Lastフレーズ
俺は、アイツの故郷にたどり着いた。
雪に覆われた、小さな街。初めて来たはずなのに、よく知っている街並み。
アイツが「いつか帰りたい」とベッドの中で語った、そのままの風景。
親友の恋人の家はここから数キロ。
再び走り出そうとしたとき、感覚の無くなった足がもつれて転んだ。
「何だ、あれ?」
ここもか。どこからか聞こえる、ガキの声。
「なになに?」
「何か、怪我してる」
「黒い……猫?」
「黒猫?……悪魔の使者!」
!!
飛び起き、駆け出す。
千切れそうな手足を引きずりながら。
感覚の無くなった体に鞭を打って。
ホーリーナイト。
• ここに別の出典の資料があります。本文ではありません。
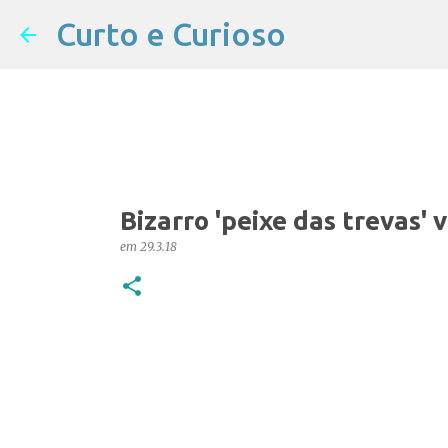
Curto e Curioso
Bizarro 'peixe das trevas'
em
29.3.18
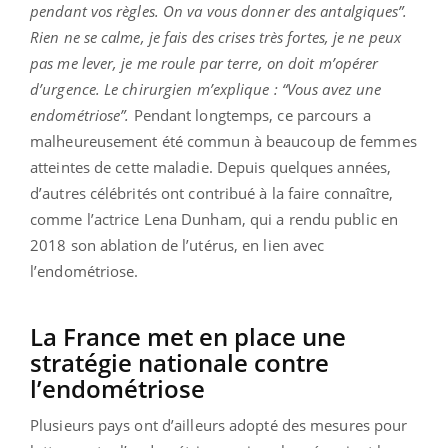
pendant vos règles. On va vous donner des antalgiques”
.
Rien ne se calme, je fais des crises très fortes, je ne peux
pas me lever, je me roule par terre, on doit m’opérer
d’urgence. Le chirurgien m’explique : “Vous avez une
endométriose”
.
Pendant longtemps, ce parcours a
malheureusement été commun à beaucoup de femmes
atteintes de cette maladie. Depuis quelques années,
d’autres célébrités ont contribué à la faire connaître,
comme l’actrice Lena Dunham, qui a rendu public en
2018 son ablation de l’utérus, en lien avec
l’endométriose.
La France met en place une
stratégie nationale contre
l’endométriose
Plusieurs pays ont d’ailleurs adopté des mesures pour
アイツが俺を呼ぶ声がする。
心配するなよ。街では、忌み嫌われた俺だけど。
この手紙は必ず届ける。俺が生まれてきたのは、きっと、この日のため。
目に飛び込んで来た、聞き覚えのある家。生垣も、屋根の色も、窓の位置も、アイツが言っていた通り。
見つけた――見つけた! この家だ!!
玄関に近づき、扉を引っかこうとする。
しかし、手が上がら無い。
せっかくここまで来たってのに。
気がつくと、あれほどしっかりくわえていたはずの手紙も無い。
あわてて周囲に目をやると、隣にアイツが立っている事に気付いた。
優しい、けどどこか、悲しそうな顔をして。
何だよ、親友。自分で来られるなら自分で持って来いよ。
苦労したんだぜ、こっちは。
さ、帰ってメシだ。メシ。お前もしっかり食えよ? あ、それともお前は彼女に挨拶が先か?
アイツは何も言わずに、俺を抱き上げると歩き出した。
俺も、いい加減疲れていたので、甘える事にする。
いつもの様に撫でられて、ごろごろと喉を鳴す。
誰かに呼ばれた様な気がして、恋人は玄関を開けた。
そして、それに気付く。
スケッチブックの画用紙を使った手紙と、それをくわえ、うずくまる、黒い塊。
手紙には、短い謝罪と別れの言葉。
最後に、ホーリーナイトをよろしく、の文字。
翌朝、恋人の家の庭に、1つの墓標が建つ。
記された言葉は――Holy Knight。 聖なる騎士。